There was no indiscriminate generosity in that attachment; he never voluntarily increased Malcourt's salary or decreased his responsibilities; he got out of his superintendent every bit of labour and every bit of amusement he could at the lowest price Malcourt would take; yet, in spite of that he really cared for Malcourt; he secretly admired his intellectual equipment; feared it, too; and the younger man's capacity for dissipation made him an invaluable companion when Portlaw emerged from his camp in November and waddled forth upon his annual hunt for happiness.
Something of this Hamil learned through the indiscriminate volubility of his host who, when his feelings had been injured, was amusingly naive for such a self-centred person.
"That damn Louis," he confided to Hamil over their after-dinner cigars, "has kept me guessing ever since he took command here. Half the time I don't understand what he's talking about even when I know he's making fun of me; but, Hamil, you have no idea how I miss him."
And on another occasion a week later, while laboriously poring over some rough plans laid out for him by Hamil:
"Louis agrees with you about this improvement business. He's dead against my building Rhine-castle ruins on the crags, and he had the impudence to inform me that I had a cheap mind. By God, Hamil, I can't see anything cheap in trying to spend a quarter of a million in decorating this infernal monotony of trees; can you?"

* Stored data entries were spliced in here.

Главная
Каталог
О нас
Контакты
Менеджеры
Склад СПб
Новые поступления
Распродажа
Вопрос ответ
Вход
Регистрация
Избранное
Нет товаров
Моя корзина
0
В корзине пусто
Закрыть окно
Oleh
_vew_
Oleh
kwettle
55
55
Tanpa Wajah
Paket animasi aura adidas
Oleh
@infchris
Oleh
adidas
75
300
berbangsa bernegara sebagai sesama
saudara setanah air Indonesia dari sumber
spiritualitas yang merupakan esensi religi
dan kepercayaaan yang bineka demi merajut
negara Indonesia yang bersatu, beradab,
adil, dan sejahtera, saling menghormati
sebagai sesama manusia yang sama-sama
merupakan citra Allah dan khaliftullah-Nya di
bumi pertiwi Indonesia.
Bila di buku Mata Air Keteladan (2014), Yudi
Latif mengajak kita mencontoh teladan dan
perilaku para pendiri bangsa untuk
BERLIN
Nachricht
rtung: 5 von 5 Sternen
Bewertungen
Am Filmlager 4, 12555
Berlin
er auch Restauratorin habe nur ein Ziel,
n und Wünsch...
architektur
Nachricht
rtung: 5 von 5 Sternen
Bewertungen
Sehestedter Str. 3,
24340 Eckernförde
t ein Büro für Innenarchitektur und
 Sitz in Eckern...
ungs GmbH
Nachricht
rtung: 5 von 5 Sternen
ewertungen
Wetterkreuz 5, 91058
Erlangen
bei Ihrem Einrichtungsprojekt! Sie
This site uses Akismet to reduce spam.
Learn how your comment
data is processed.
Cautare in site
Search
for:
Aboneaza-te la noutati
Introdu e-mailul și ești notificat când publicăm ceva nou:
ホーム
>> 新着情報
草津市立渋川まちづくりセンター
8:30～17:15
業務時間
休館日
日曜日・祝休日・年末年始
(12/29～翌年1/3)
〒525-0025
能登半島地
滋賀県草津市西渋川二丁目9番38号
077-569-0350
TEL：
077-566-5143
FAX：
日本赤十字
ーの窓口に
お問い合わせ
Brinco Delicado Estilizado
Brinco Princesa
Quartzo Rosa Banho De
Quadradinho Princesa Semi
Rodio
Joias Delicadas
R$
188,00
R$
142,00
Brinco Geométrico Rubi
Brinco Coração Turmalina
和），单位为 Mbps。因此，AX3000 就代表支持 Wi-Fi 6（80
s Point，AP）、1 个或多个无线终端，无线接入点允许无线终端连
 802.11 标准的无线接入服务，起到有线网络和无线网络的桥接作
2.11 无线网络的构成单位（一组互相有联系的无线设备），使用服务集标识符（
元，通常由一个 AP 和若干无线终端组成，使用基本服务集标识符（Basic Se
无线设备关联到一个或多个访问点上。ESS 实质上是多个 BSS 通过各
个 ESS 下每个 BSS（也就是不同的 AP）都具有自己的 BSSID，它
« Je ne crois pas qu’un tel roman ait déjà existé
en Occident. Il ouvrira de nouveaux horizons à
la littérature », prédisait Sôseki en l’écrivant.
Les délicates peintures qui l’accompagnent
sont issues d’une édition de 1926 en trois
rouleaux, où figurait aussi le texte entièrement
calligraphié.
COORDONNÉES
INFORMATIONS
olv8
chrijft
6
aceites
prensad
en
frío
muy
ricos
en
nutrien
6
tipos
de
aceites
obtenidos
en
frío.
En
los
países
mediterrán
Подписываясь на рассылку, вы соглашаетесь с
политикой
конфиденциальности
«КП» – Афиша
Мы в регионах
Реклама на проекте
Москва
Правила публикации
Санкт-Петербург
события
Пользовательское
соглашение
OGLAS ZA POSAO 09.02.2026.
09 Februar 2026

And Hamil, for the first time in many a day, lay back in his arm-chair and laughed with all his heart.
He had hard work in weaning Portlaw from his Rhine castles, for the other invariably met his objections by quoting in awful German:
"Hast du das Schloss gesehen—
Das hohe Schloss am Meer?"
—pronounced precisely as though the words were English. Which laudable effort toward intellectual and artistic uplift Hamil never laughed at; and there ensued always the most astonishing causerie concerning art that two men in a wilderness ever engaged in.
Young Hastings, a Yale academic and forestry graduate, did fairly well in Malcourt's place, and was doing better every day. For one thing he knew much more about practical forestry and the fish and game problems than did Malcourt, who was a better organiser than executive.
He began by dumping out into a worthless and landlocked bass-pond every brown trout in the hatchery. He then drew off the water in the brown-trout ponds, sent in men with seines and shotguns, and finally, with dynamite, purged the free waters of the brown danger for good and all.
"When Malcourt comes back," observed Portlaw, "you'll have to answer for all this."
"I won't be questioned," said Hastings, smiling.
"Oh! And what do you propose to do next?"
"If I had the money you think of spending on ruined castles "—very respectfully—"I'd build a wall in place of that mesh-wire fence."